* **Task objective**
Answer with the exact lines of the following material from the one containing "Pedro, el número" through the one containing "18 Ene 2012", both end lines included.
◆ ◆ ◆ ◆ ◆ ◆ ◆
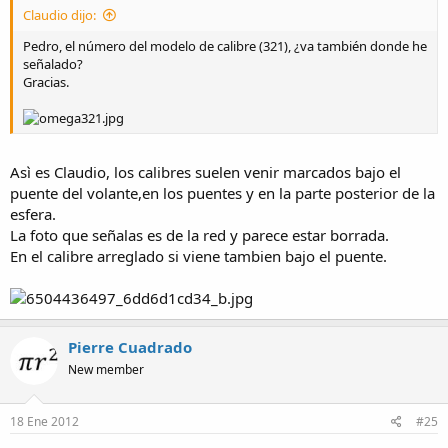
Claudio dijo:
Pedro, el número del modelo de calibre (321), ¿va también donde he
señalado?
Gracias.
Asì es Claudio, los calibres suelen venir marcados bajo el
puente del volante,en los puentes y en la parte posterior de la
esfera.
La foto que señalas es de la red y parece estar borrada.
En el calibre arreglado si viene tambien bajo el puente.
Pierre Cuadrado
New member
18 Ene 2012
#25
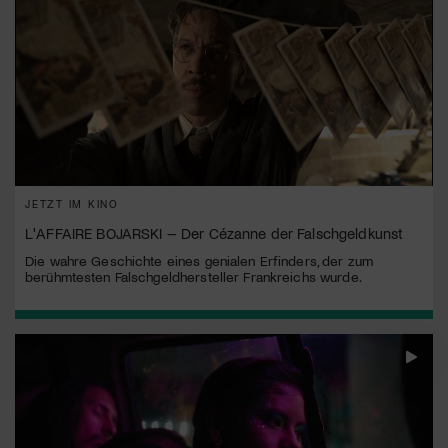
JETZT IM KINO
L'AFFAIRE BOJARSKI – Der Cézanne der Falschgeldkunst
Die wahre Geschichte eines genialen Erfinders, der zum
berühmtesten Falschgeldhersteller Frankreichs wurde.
◆ ◆ ◆ ◆ ◆ ◆ ◆
* **Reply**
Pedro, el número del modelo de calibre (321), ¿va también donde he
señalado?
Gracias.
Asì es Claudio, los calibres suelen venir marcados bajo el
puente del volante,en los puentes y en la parte posterior de la
esfera.
La foto que señalas es de la red y parece estar borrada.
En el calibre arreglado si viene tambien bajo el puente.
Pierre Cuadrado
New member
18 Ene 2012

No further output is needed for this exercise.